Government Spending 2018 v 2058.jpg
  • Pensions are not a government expense, paid with tax revenues.  They are Social Security retirement and disability savings accounts, funded and managed for growth and stability via employee compensation plans.  Those are not expenses or spending.  They are deferred compensation, saved and invested to be available as income for retirees during retirement.  Retirement income is a function of the increased amounts we invest and how that grows.

  • Healthcare is not a government expense line.  All receive Medicare for All healthcare coverage.  We pay premiums into this non-profit for agreed upon service levels.  It spends ¼ of its money investing in good health, instead of reacting to bad health.  That’s helped us be much healthier, needing less medical care.  Health insurance is a pre-tax expense for compensated individuals.  Overall, we spend about half what we paid in 2018 for a system that covers all.

  • Those two items, 43% of 2018 combined federal, state and local government spending, are not in the 2058 budget.  They are separate savings and healthcare funds, not government expenses.

  • Total taxes collected in 2057 were some $3 trillion (53%) less than in 2018, in 2020 dollars.

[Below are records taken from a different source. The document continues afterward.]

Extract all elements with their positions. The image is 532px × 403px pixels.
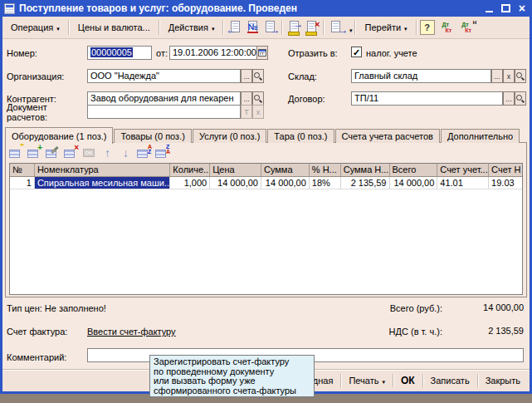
warehouse-label: Склад: <box>288 71 317 81</box>
dtkt-postings-button[interactable]: Дт Кт <box>440 22 455 33</box>
finish-edit-button[interactable]: OK <box>81 145 97 160</box>
credit-label: Кт <box>446 27 452 33</box>
settlement-doc-text-button[interactable]: T <box>241 105 252 119</box>
credit-label: Кт <box>465 27 471 33</box>
vat-label: НДС (в т. ч.): <box>334 327 442 337</box>
organization-open-button[interactable] <box>252 69 264 83</box>
column-header: Всего <box>390 164 438 176</box>
dtkt-tax-postings-button[interactable]: Дт Кт Н <box>459 22 474 33</box>
set-number-button[interactable]: № <box>244 19 261 37</box>
cell-line-number[interactable]: 1 <box>10 177 35 189</box>
calendar-button[interactable] <box>256 46 268 60</box>
cell-price[interactable]: 14 000,00 <box>210 177 261 189</box>
form-content: Операция ▾ Цены и валюта... Действия ▾ ←… <box>2 17 530 391</box>
contractor-input[interactable]: Завод оборудования для пекарен <box>87 91 241 106</box>
tab-additional[interactable]: Дополнительно <box>441 129 520 143</box>
toolbar-separator <box>281 20 283 35</box>
settlement-doc-clear-button[interactable]: x <box>252 105 264 119</box>
tab-goods[interactable]: Товары (0 поз.) <box>114 129 191 143</box>
maximize-icon[interactable] <box>501 4 510 12</box>
goto-menu-button[interactable]: Перейти ▾ <box>359 20 412 35</box>
date-input[interactable]: 19.01.2006 12:00:00 <box>169 46 257 60</box>
write-document-button[interactable]: → <box>261 19 279 37</box>
tab-strip: Оборудование (1 поз.) Товары (0 поз.) Ус… <box>5 126 520 143</box>
warehouse-input[interactable]: Главный склад <box>351 69 491 83</box>
contract-select-button[interactable]: ... <box>503 91 515 106</box>
actions-menu-button[interactable]: Действия ▾ <box>163 20 221 35</box>
column-header: № <box>10 164 35 176</box>
window-titlebar: Поступление товаров и услуг: оборудовани… <box>0 0 532 17</box>
tab-containers[interactable]: Тара (0 поз.) <box>267 129 334 143</box>
contract-open-button[interactable] <box>515 91 526 106</box>
cell-vat-account[interactable]: 19.03 <box>489 177 522 189</box>
enter-invoice-link[interactable]: Ввести счет-фактуру <box>87 327 176 337</box>
chevron-down-icon: ▾ <box>349 26 353 33</box>
settlement-doc-input[interactable] <box>87 105 241 119</box>
number-value: 00000005 <box>90 47 133 57</box>
tax-accounting-checkbox[interactable]: ✓ <box>351 47 362 57</box>
cell-account[interactable]: 41.01 <box>437 177 489 189</box>
rows-icon <box>27 150 38 158</box>
close-icon[interactable]: × <box>519 2 525 14</box>
move-row-up-button[interactable]: ↑ <box>100 145 115 160</box>
organization-select-button[interactable]: ... <box>241 69 252 83</box>
move-row-down-button[interactable]: ↓ <box>118 145 134 160</box>
copy-row-button[interactable]: + <box>27 145 42 160</box>
reread-document-button[interactable]: ← <box>227 19 244 37</box>
sort-descending-button[interactable]: Z A <box>154 145 170 160</box>
items-table: № Номенклатура Количе... Цена Сумма % Н.… <box>9 163 523 295</box>
post-document-button[interactable]: → <box>286 19 303 37</box>
cell-amount[interactable]: 14 000,00 <box>261 177 310 189</box>
column-header: Сумма <box>261 164 310 176</box>
add-row-button[interactable]: * <box>8 145 24 160</box>
tab-settlement-accounts[interactable]: Счета учета расчетов <box>335 129 440 143</box>
contractor-open-button[interactable] <box>252 91 264 106</box>
contract-input[interactable]: ТП/11 <box>351 91 503 106</box>
ok-button[interactable]: ОК <box>393 372 422 389</box>
table-row[interactable]: 1 Спиральная месильная маши... 1,000 14 … <box>10 177 522 189</box>
create-based-on-button[interactable]: → ▾ <box>327 19 352 37</box>
prices-currency-button[interactable]: Цены и валюта... <box>72 20 156 35</box>
delete-row-button[interactable]: × <box>63 145 79 160</box>
calendar-icon <box>258 49 266 57</box>
print-label: Печать <box>349 376 378 386</box>
save-button[interactable]: Записать <box>423 373 477 388</box>
column-header: Цена <box>210 164 261 176</box>
organization-input[interactable]: ООО "Надежда" <box>87 69 241 83</box>
warehouse-open-button[interactable] <box>515 69 526 83</box>
sort-ascending-button[interactable]: A Z <box>136 145 152 160</box>
date-prefix-label: от: <box>156 48 168 58</box>
goto-menu-label: Перейти <box>364 22 401 32</box>
number-sign-icon: № <box>247 22 257 33</box>
rows-icon <box>9 150 20 158</box>
total-value: 14 000,00 <box>451 302 524 312</box>
cell-nomenclature[interactable]: Спиральная месильная маши... <box>35 177 170 189</box>
cell-total[interactable]: 14 000,00 <box>390 177 438 189</box>
contractor-select-button[interactable]: ... <box>241 91 252 106</box>
cell-vat-amount[interactable]: 2 135,59 <box>341 177 390 189</box>
warehouse-select-button[interactable]: ... <box>491 69 503 83</box>
command-toolbar: Операция ▾ Цены и валюта... Действия ▾ ←… <box>2 17 530 39</box>
total-label: Всего (руб.): <box>334 303 442 313</box>
close-form-button[interactable]: Закрыть <box>478 373 528 388</box>
ok-floppy-icon: OK <box>83 149 95 157</box>
number-label: Номер: <box>7 48 37 58</box>
tab-services[interactable]: Услуги (0 поз.) <box>193 129 266 143</box>
help-button[interactable]: ? <box>420 20 435 35</box>
operation-menu-button[interactable]: Операция ▾ <box>5 20 66 35</box>
chevron-down-icon: ▾ <box>382 377 385 385</box>
warehouse-clear-button[interactable]: x <box>503 69 515 83</box>
ledger-icon <box>288 32 300 36</box>
tab-equipment[interactable]: Оборудование (1 поз.) <box>5 127 113 144</box>
cell-quantity[interactable]: 1,000 <box>170 177 210 189</box>
chevron-down-icon: ▾ <box>56 24 60 32</box>
minimize-icon[interactable] <box>486 11 493 12</box>
cell-vat-rate[interactable]: 18% <box>310 177 341 189</box>
sort-za-icon: Z A <box>166 145 170 155</box>
tooltip-line: Зарегистрировать счет-фактуру <box>154 357 310 367</box>
number-input[interactable]: 00000005 <box>87 46 152 60</box>
unpost-document-button[interactable]: × <box>303 19 320 37</box>
print-button[interactable]: Печать ▾ <box>341 373 393 388</box>
toolbar-separator <box>159 20 160 35</box>
edit-row-button[interactable] <box>45 145 61 160</box>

  • Generally, there’s been a shift of power, taxes and spending away from the centralized Federal Government to State and Local Governments, to promote diversity, make it more difficult to abuse or influence aggregated power, and be more responsive to our local needs and people.  The Federal Government got 55% of total tax revenues in 2018, 26% in 2058.  States received 24% of total tax revenues in 2018, 31% in 2058; local governments 20% in 2018, 43% in 2058. 

  • Spending on education is up 24%, mostly at state levels.  Federal government education spending is largely to develop long-term, high-quality educational resources which are distributed freely to all via the Educate and Train Us systems, and to operate those systems.

  • 2060 defense spending is only 11% of ($786 billion less than) 2018 levels.  This is the greatest spending difference in the budgets.  The U.S. does not need an expensive military when people do not hate it, it isn’t aggressively forcing its economic empire on others, and armed aggression of any against any is prevented by the combined might of all nations through the UNEC.  Half of previous defense spending now goes to improving infrastructure at home.

  • Welfare, now called Community Assistance, is up 79% ($353 billion), but it now primarily funds communities helping people live and improve themselves, rather than just giving people money.

  • Protection is down $208 billion (70%), because there is so much less need for it.  We get along, with good will and feelings; there is less crime; and systems are focused on rehabilitation.

  • Transportation is up 22%, but it’s no longer predominantly for auto, truck and gas infrastructure.  It is now mostly long-term investments in trains, gondolas and other systems for all.

  • General government spending is down 17%, and other spending is down 36%.

  • Interest payments are down $325 billion (94%) yearly, as public debt’s down $31.4 trillion (94%).  Primarily, that is due to federal debt reduced from $30 trillion to $500 billion (29.5 trillion, 98%).  Debt is also significantly reduced for state and local governments.


For those who are not numbers people:

  • Overall, we as a society pay about half as much taxes as we did in 2018.

  • We pay about half what we did in 2018 for inconsistent healthcare for some, and now get good healthcare for all through a universal healthcare insurance plan managed as a separate pool.

  • We save twice what we did for retirement, in solvent, responsible plans, but that’s not taxes.  That’s pre-tax, individual deferred compensation.

  • Taxes are simple now, easy and cheap to take care of.

  • Big money is no longer allowed to not pay its fair share of taxes, corporate profits are taxed at higher rates, and excessive wealth is redistributed after death, and that makes a big difference.

  • We realize the biggest tax savings from radically reducing the military, which is 50% devoted to creating real wealth at home, and from radically reduced public debt.